All of them at the same time could probably take out one, maybe Lorgar, who was the weakest of the Primarchs strength wise.


----------



## Gret79 (May 11, 2012)

He'd just psychic them to death.... there aren't any psychic phoenix lords.. (unfortunately - a phoenix farseer...lol)

In the last fulgrim book, (reflection crack'd) it gives an idea about how now marines fare against primarchs


----------



## Orochi (Jan 28, 2009)

PLs are immortal (in a sense of rebirth) however, the only Eldar to remain so.


----------



## seermaster (Feb 22, 2012)

pls munch chapter masters chapter masters are more like autarchs


----------



## CraftworldSurathin (Dec 18, 2011)

Phoenix Lords are more akin to Chapter Masters. So several (or all) of them at once could probably take down a Primarch, but a few of them would almost certainly die. Look at Battle of the Fang (the most recent BL book I've read so it's in my head). It took a Wolf Priest, a Rune Priest, two Wolf Lords, and a Venerable Dreadnought to even injure a Primarch significantly.


----------



## Gret79 (May 11, 2012)

Was thinking of named chapter masters, like Dante and Grimnar. Not only are they hard in the game, but they also have some of the finest plot armour known to man

I'd not taken into account that phoenix lords are almost completely immortal, so they've definately outlasted the primarchs but there's not a primarch I could think of that would go down to any single one of them


----------



## seermaster (Feb 22, 2012)

in game pl are well not great in fluff there awesome though it would be a close 1 flufwise but in game grimnar would take them dante not so much


----------



## Warlock in Training (Jun 10, 2008)

Phonix Lords are greater than Chapter Masters. I pit them above Chapter Masters and below Primarch.
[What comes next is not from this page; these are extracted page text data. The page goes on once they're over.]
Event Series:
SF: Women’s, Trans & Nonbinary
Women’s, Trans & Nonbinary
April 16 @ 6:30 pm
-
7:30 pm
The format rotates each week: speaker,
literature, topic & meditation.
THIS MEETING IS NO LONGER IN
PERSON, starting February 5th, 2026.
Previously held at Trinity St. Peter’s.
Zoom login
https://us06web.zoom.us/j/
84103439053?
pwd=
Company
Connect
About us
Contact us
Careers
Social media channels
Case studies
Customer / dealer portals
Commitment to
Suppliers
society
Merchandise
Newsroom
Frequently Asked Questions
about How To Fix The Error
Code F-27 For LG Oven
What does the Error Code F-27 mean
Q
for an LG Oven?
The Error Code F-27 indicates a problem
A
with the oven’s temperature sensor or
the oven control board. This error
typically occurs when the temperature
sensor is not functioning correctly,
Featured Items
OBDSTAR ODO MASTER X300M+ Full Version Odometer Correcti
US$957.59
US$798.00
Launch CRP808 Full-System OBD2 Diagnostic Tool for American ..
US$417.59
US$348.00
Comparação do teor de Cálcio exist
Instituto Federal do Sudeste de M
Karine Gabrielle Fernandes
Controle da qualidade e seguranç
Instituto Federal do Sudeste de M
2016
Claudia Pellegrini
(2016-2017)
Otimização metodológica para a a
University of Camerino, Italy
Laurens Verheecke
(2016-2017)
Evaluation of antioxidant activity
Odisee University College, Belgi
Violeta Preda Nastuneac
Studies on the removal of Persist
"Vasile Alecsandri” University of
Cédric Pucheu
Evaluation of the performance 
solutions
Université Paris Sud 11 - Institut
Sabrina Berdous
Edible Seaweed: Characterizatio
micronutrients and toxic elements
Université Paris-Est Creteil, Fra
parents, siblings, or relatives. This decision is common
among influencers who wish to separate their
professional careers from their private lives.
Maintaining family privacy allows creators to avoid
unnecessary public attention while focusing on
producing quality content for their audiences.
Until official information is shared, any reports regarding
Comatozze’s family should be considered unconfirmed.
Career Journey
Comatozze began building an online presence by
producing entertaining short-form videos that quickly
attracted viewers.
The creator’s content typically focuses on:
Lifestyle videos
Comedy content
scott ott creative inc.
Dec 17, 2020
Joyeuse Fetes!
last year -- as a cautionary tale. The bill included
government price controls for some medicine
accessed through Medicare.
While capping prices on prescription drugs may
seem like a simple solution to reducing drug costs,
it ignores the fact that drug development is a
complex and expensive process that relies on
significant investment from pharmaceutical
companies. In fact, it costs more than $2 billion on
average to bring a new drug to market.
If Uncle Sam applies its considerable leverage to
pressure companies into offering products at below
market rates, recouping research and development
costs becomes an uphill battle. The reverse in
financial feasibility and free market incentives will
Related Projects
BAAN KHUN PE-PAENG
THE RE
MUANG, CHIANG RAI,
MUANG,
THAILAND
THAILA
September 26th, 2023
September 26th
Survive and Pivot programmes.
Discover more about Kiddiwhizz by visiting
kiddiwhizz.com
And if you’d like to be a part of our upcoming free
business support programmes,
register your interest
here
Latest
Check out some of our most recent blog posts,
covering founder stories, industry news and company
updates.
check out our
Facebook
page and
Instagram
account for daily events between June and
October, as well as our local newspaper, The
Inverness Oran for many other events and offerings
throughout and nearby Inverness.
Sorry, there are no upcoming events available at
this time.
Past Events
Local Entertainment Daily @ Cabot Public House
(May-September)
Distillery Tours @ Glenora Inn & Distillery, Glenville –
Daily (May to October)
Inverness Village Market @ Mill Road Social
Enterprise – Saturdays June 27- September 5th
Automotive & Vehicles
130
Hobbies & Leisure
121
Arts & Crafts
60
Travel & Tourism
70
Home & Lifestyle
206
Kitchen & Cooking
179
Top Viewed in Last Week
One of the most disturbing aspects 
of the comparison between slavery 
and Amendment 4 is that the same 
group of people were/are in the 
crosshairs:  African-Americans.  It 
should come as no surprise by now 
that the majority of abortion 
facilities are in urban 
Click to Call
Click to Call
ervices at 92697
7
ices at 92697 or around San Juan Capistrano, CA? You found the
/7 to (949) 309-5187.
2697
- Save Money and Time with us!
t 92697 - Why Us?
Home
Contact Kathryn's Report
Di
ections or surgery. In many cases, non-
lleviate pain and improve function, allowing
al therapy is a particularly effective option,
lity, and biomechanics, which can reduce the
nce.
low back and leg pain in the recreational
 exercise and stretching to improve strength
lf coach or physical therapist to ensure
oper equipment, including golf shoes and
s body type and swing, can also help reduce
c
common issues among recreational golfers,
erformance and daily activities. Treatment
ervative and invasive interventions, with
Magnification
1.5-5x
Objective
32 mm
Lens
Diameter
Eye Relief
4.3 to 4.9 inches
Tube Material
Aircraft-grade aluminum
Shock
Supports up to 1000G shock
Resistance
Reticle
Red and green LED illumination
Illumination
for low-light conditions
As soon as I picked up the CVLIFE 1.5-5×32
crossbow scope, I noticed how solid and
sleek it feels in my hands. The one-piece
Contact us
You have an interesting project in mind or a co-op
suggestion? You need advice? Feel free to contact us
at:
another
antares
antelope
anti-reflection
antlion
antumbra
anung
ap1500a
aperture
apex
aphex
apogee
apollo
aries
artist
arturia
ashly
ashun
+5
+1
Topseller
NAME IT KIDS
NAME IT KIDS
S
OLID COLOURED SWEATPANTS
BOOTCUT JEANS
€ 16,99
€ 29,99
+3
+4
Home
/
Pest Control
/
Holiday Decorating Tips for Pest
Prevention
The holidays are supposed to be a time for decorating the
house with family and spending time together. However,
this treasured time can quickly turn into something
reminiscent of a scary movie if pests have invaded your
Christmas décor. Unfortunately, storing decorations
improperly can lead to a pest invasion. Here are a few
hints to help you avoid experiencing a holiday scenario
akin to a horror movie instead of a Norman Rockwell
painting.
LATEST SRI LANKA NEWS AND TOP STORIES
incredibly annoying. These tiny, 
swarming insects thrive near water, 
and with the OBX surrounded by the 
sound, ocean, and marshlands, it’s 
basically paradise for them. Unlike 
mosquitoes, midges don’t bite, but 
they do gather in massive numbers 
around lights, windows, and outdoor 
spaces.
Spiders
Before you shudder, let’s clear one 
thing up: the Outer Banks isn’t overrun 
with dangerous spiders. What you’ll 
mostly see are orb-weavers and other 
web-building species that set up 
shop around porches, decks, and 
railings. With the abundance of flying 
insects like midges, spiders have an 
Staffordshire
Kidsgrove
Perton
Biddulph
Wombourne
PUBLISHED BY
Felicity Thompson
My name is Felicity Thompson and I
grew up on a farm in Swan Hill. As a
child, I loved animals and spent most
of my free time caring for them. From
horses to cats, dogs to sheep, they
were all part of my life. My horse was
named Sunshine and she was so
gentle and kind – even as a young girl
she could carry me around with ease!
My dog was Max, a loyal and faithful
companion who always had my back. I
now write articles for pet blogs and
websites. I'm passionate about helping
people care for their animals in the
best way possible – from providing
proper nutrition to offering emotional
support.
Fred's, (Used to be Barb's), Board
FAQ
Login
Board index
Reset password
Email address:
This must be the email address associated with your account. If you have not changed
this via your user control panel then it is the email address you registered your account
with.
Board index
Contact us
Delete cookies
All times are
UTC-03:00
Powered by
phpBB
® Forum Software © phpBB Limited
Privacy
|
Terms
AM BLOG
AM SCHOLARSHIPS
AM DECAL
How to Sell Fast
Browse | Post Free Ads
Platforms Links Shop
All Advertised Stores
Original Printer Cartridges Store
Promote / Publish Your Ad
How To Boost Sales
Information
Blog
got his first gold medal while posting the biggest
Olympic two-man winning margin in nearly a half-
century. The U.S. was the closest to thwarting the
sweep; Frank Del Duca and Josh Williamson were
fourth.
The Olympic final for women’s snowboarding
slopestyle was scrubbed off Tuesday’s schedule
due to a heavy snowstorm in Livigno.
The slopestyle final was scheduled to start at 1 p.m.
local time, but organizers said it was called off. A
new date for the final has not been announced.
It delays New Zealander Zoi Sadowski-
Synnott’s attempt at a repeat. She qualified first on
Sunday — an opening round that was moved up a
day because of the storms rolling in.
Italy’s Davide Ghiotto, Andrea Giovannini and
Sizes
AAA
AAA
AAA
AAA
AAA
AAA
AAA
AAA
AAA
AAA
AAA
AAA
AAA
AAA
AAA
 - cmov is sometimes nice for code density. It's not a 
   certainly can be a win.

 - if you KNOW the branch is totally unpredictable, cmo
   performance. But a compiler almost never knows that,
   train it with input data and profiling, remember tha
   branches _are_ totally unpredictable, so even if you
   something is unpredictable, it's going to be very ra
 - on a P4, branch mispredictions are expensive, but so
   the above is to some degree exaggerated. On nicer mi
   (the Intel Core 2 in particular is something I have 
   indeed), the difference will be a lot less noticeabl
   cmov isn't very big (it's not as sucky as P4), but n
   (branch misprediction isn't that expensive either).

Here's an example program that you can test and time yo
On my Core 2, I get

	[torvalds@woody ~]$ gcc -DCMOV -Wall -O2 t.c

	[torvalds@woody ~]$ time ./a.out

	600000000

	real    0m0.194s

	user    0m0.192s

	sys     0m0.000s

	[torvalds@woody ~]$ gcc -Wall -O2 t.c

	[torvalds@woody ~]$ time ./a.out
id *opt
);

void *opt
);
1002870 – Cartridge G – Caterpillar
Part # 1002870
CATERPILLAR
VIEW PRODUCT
As Stated Jain Zar was killed by Talos via Plot Device and even then she will come back. 

Primarchs been taken down a notch (tho not often) and most Primarchs are dead by the 40th Milinuem as a result of non awsome deaths. 

I say 3 Phoenix Lords could take a Primarch.


----------



## MidnightSun (Feb 10, 2009)

Gret79 said:


> I see the phoenix lords as similar to chapter master prowess - But the primarchs would munch them.


Maugan Ra held off a Hive Fleet tendril, or at least a large swarm from it, alone, as well as rescuing an entire Craftworld from the Eye of Terror, a region that is notoriously difficult to escape the clutches of. I think that's above even most Chapter Masters.



Josie said:


> All of them at the same time could probably take out one, maybe Lorgar, who was the weakest of the Primarchs strength wise.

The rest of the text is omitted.